A 10-foot section of gutter is made from a 12-inch-wide strip of sheet metal by folding up 4-inch strips on each side so that they make the same angle with the bottom of the gutter. Determine the depth of the gutter that has the greatest carrying capacity.

If the angle is x, then you have a trapezoid with lower base 4", and upper base 4+2*4cosx, and height 4sinx.

So, the area of the cross-section is

a = (4 + (4+8cosx))/2 * (4sinx)
= 16 sinx (1+cosx)

da/dx = 16(2cos^2(x)+cos(x)-1)
= 16(2cosx-1)(cosx+1)

da/dx=0 when cosx = 1/2, or x = 60°

Check to be sure it is a max, not a min.

To determine the depth of the gutter that has the greatest carrying capacity, we need to understand that the carrying capacity of a gutter depends on its cross-sectional area.

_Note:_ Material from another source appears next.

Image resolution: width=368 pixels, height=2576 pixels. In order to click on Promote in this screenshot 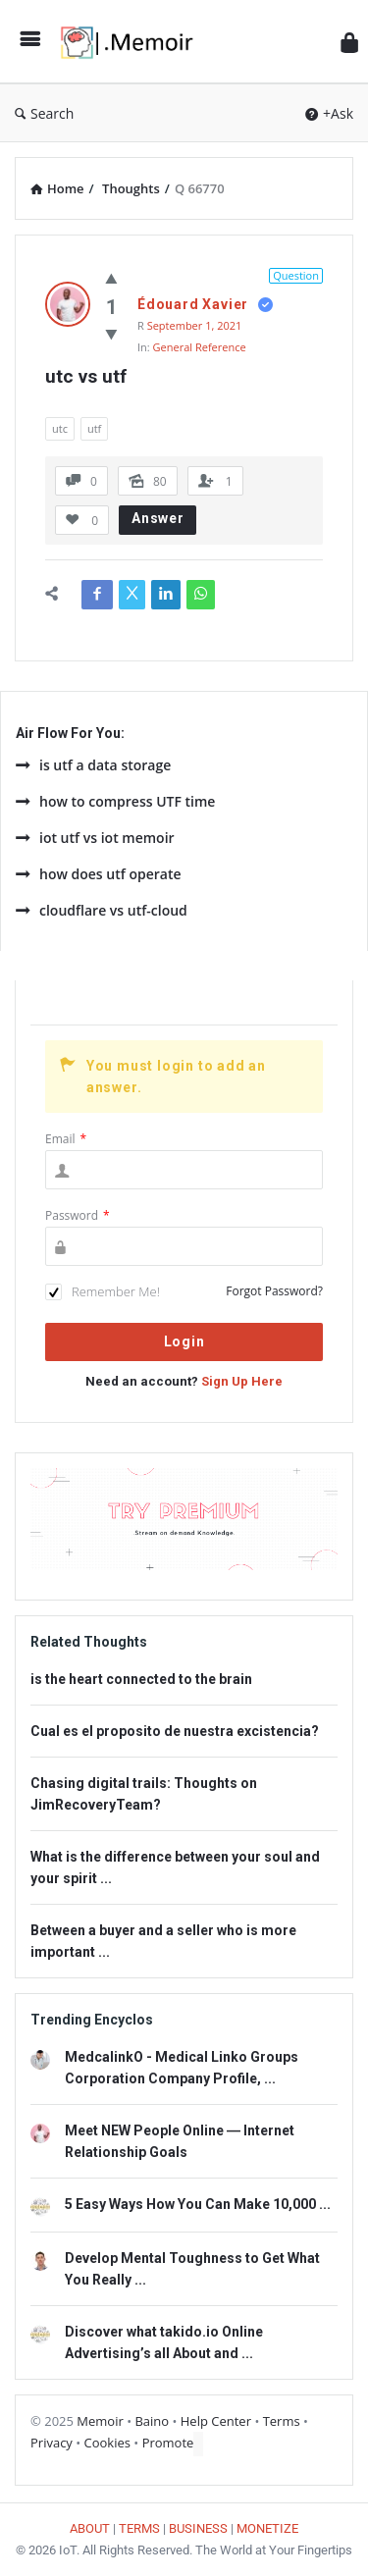, I will do `click(168, 2442)`.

Let's break down the problem step by step.

Step 1: Calculate the length of the folded strip
The 10-foot section of gutter is made from a 12-inch-wide strip of sheet metal. Since the width of the strip is given in inches, let's convert 10 feet to inches:
10 feet = 10 * 12 inches/foot = 120 inches.

Step 2: Calculate the remaining unfolded width
Since 4-inch strips are folded up on each side, we need to subtract that from the width of the strip:
12 inches - (4 inches + 4 inches) = 12 inches - 8 inches = 4 inches.

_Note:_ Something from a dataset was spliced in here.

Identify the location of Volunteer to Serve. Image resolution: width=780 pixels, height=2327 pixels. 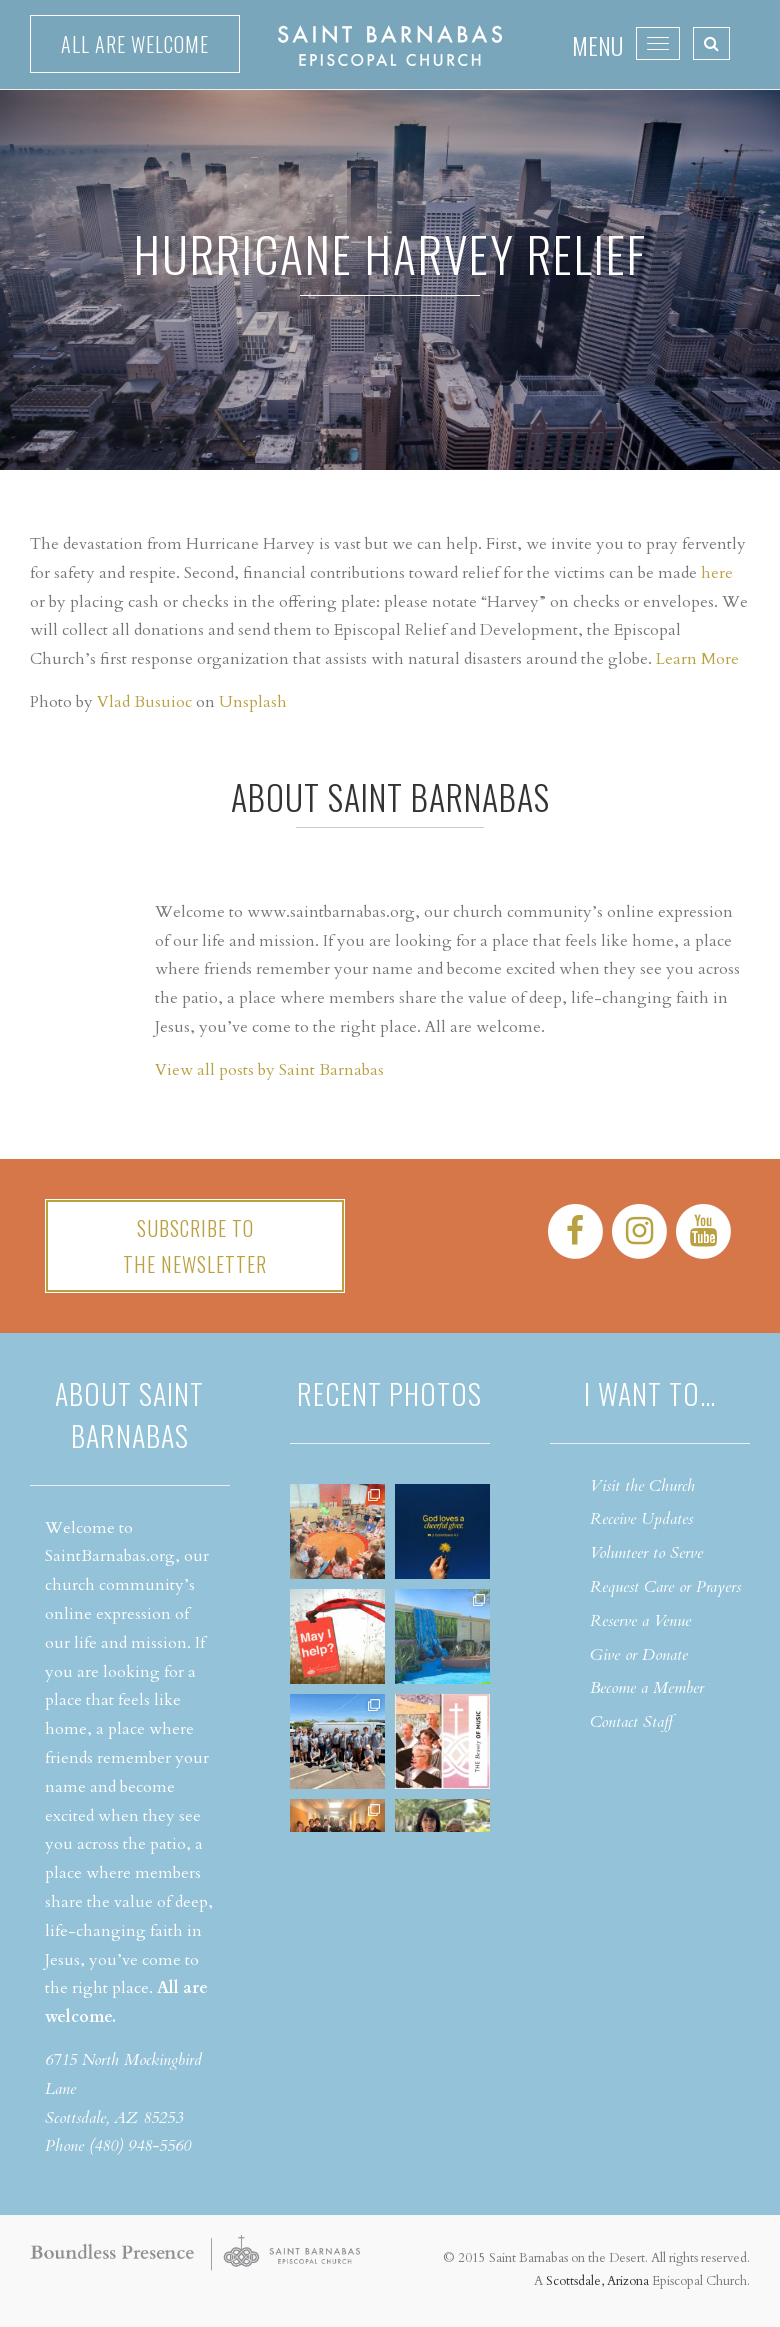
(646, 1553).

Step 3: Calculate the depth of the gutter
The depth of the gutter is the height of the folded portion. We need to determine the depth that maximizes the cross-sectional area of the gutter.

Since the folded strips make the same angle with the bottom of the gutter, we can assume that the bottom width of the gutter is the same as the unfolded width (4 inches). Considering the symmetry, the depth will be the same on both sides, making the cross-sectional shape of the gutter an isosceles triangle.

Now, we can use the formula for the area of an isosceles triangle, which is A = (1/4) * b * h^2, where A is the area, b is the base (unfolded width), and h is the height (depth).

We need to maximize A, so we can rewrite the equation in terms of h:
A = (1/4) * b * h^2
A = (1/4) * 4 * h^2
A = h^2

Step 4: Calculate the maximum height (depth) of the gutter
To find the maximum depth of the gutter, we have to maximize the area. In a triangle, the area is maximized when the height is at its maximum.

Given that the unfolded width is 4 inches, we can calculate the maximum depth by taking half of the unfolded width (since it's an isosceles triangle):
Maximum depth = 1/2 * 4 inches = 2 inches.

So, the depth of the gutter that has the greatest carrying capacity is 2 inches.